VALLEJO, Calif. — In May, National Forests in California enacted state-wide campfire restrictions, until further notice, to protect the health and safety of communities and firefighters. Igniting, building, maintaining, or using a campfire on National Forests in California remain prohibited, except for developed campgrounds and certain permitted facilities. Check with local National Forests for any additional fire restrictions in place for specific locations.

Forest Service officials are taking this necessary step to ensure that firefighters are available to safely respond and manage incidents. 95 percent of all wildfires in California are human caused, and many are a result of unattended campfires. With the above-average fire season projected in much of California, and the combined potential for wildfires and smoke to impact communities and firefighters during this unprecedented pandemic, there is a need to focus on reducing or eliminating this large ignition source and do all we can to preserve firefighting resources.

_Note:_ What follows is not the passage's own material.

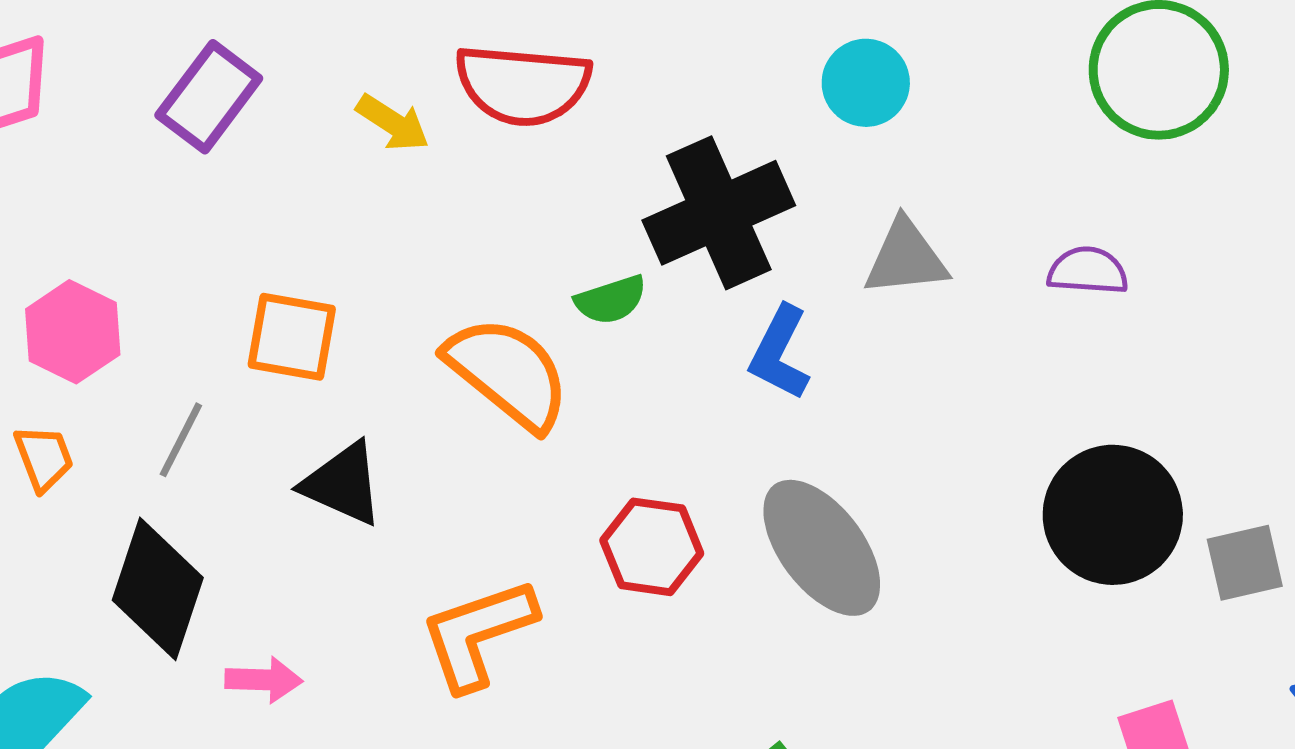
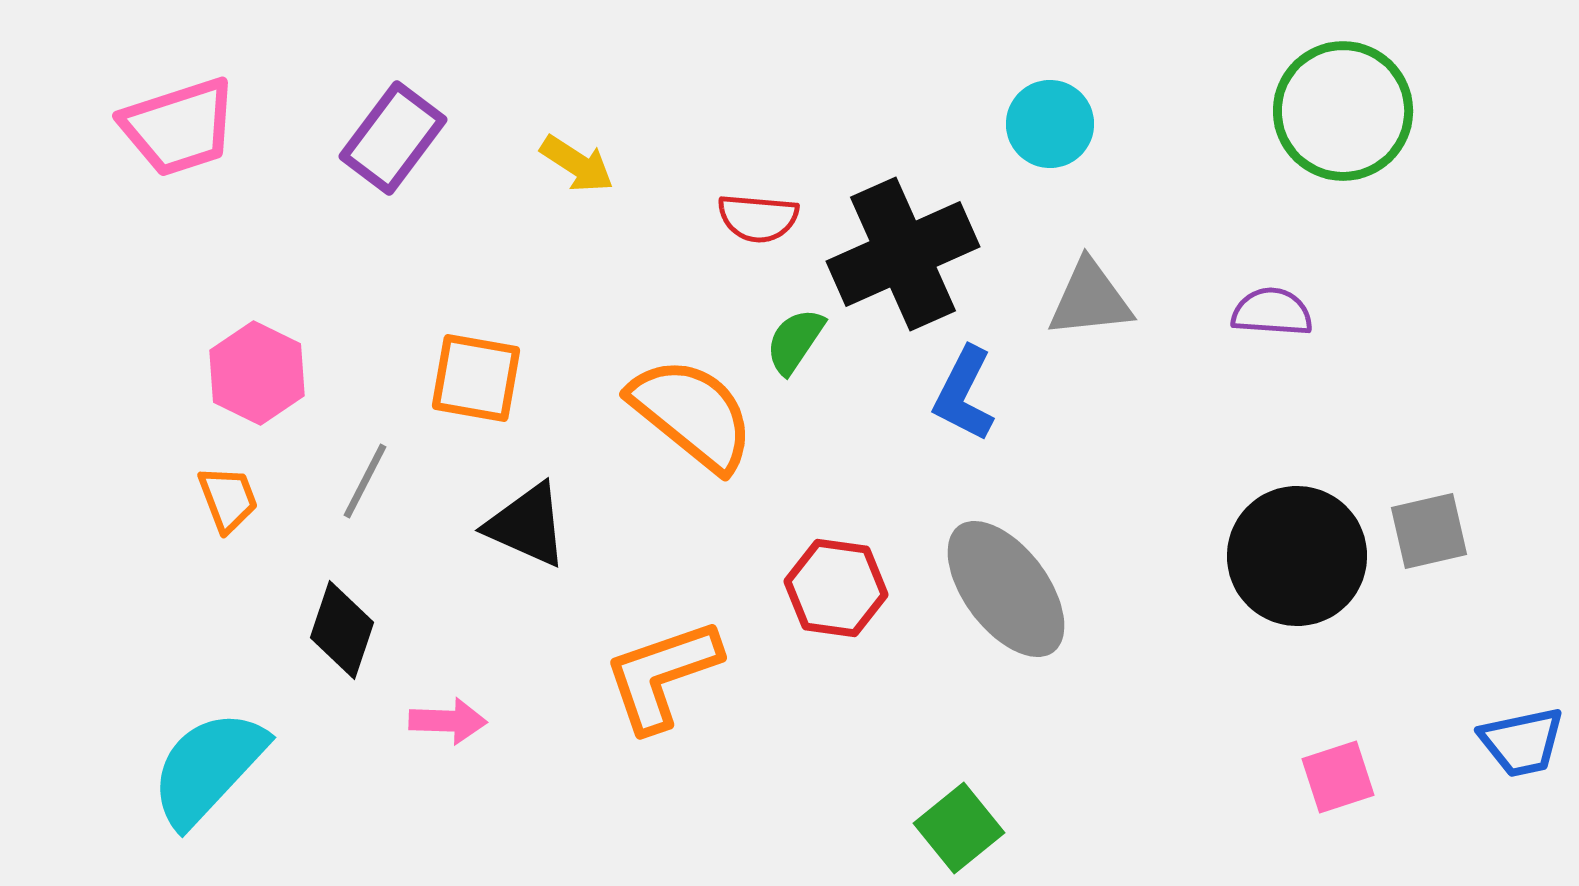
red semicircle: (523, 85) -> (758, 218), moved, size x0.6
green semicircle: (611, 300) -> (795, 341), turned 142
gray square: (1245, 563) -> (1429, 531), moved
black diamond: (158, 589) -> (342, 630), size x0.7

“We need everyone now, more than ever, to help reduce the number of preventable wildfires,” said Deputy Regional Forester Anthony Scardina, for the USDA Forest Service Pacific Southwest Region. “We are in state-wide fire restrictions, yet illegal campfires continue be an issue, putting a strain on firefighters and threating communities.”

Forest visitors will still be able to use pressurized liquid or gas devices (stoves, grills or lanterns) with shut-off valves outside of developed campgrounds with a valid California Campfire Permit, which can be found at CA Campfire Permit [3].

The Forest Service manages 18 National Forests in the Pacific Southwest Region, which encompasses over 20 million acres across California, and assists State and Private forest landowners in California, Hawaii and the U.S. Affiliated Pacific Islands. National forests supply 50 percent of the water in California and form the watershed of most major aqueducts and more than 2,400 reservoirs throughout the state. For more information, visit www.fs.usda.gov/R5 [4].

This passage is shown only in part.